Restos / Bars

Chez Toto : Ti' zoizeau fé ni!

Chez Toto, petit bistro du Nord de la ville, porte le surnom de sa sympathique patronne, Antoinette. Au milieu d’une foule basanée, on y mange très bien et pour pas cher.

Montréal, qui compte une communauté haïtienne importante – plus de soixante-quinze mille personnes -, n’a toujours pas découvert la cuisine haïtienne. Contrairement à certaines villes américaines comme Miami ou Washington, ce n’est pas considéré comme chic, ni à la mode ici; les Antillais ne sont pas encore trendy.
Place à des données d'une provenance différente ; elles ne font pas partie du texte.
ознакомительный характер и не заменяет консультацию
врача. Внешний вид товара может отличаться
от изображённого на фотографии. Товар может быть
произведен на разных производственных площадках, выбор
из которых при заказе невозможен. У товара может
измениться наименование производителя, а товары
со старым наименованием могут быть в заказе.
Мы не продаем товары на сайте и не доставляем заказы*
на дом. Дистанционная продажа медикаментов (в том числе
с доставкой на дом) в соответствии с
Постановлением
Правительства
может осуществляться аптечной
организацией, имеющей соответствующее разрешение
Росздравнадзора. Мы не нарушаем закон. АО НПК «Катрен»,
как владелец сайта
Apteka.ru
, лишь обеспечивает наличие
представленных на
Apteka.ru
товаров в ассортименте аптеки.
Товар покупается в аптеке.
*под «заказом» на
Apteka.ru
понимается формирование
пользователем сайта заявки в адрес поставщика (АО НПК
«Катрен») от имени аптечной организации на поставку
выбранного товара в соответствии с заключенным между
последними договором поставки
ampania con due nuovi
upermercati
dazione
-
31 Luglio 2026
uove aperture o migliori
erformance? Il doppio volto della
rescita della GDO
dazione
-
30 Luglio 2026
Pourtant, quand les commerces haïtiens et les restos se mettent à attirer des pure laine et des moins pure laine, tout ça ressemble de plus en plus à une société où les différences s’aplanissent, et c’est tant mieux.
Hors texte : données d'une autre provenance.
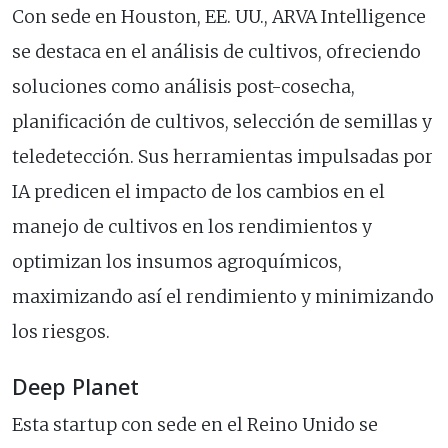
Con sede en Houston, EE. UU., ARVA Intelligence
se destaca en el análisis de cultivos, ofreciendo
soluciones como análisis post-cosecha,
planificación de cultivos, selección de semillas y
teledetección. Sus herramientas impulsadas por
IA predicen el impacto de los cambios en el
manejo de cultivos en los rendimientos y
optimizan los insumos agroquímicos,
maximizando así el rendimiento y minimizando
los riesgos.
Deep Planet
Esta startup con sede en el Reino Unido se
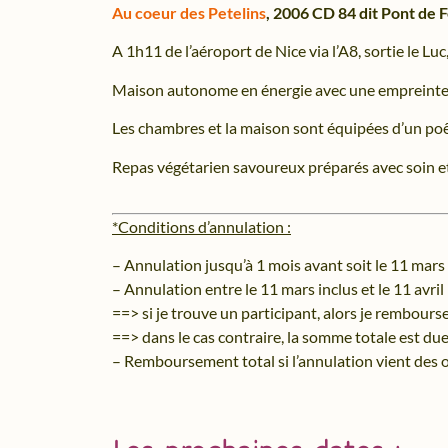
Au coeur des Petelins
, 2006 CD 84 dit Pont de 
A 1h11 de l’aéroport de Nice via l’A8, sortie le Lu
Maison autonome en énergie avec une empreinte é
Les chambres et la maison sont équipées d’un poêl
Repas végétarien savoureux préparés avec soin et
*Conditions d’annulation :
– Annulation jusqu’à 1 mois avant soit le 11 mars 
– Annulation entre le 11 mars inclus et le 11 avril 
==> si je trouve un participant, alors je rembourse
==> dans le cas contraire, la somme totale est due
– Remboursement total si l’annulation vient des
Pour se convaincre de ce rapprochement des cultures, il suffit de s’installer Chez Toto, petit bistro du Nord de la ville qui porte le surnom de sa sympathique patronne, Antoinette. Au milieu d’une foule basanée, quelques visages font… pâle figure. Mais tout ce monde rigole, s’amuse bruyamment dans le troquet décoré à la Réno-Dépôt, tableaux naïfs aux murs. Pour un instant, on oublie qu’il fait gris dehors et les délicieux accents «cwéoles», tant de la cuisine que des employés, nous rappellent que le soleil brille encore en certains coins de la planète. Mais n’allez pas conclure qu’on ne vient ici que pour faire la conversation: on y mange très bien et pour pas cher. Et on peut décider d’y faire une petite fête les samedis, lorsque l’établissement propose un «bouillon» qui attire, avec raison, les Haïtiens de toute la ville. Ce pot-au-feu tropical a des vertus thérapeutiques identiques au «bouilli» québécois de nos grands-mères, et est composé d’ingrédients semblables, avec juste un peu plus de piment.

Cuisine joyeuse et pleine d’esprit, parfois même «brûlante», la gastronomie créole annonce aussi ses liens culinaires avec la France, l’Espagne, l’Afrique et l’Amérique à travers les aliments qu’elle utilise: piments forts, morue séchée, chèvre, poulet en sauce, patates douces, mollusques cuits à l’étouffée, riz, haricots, banane plantain et noix de coco.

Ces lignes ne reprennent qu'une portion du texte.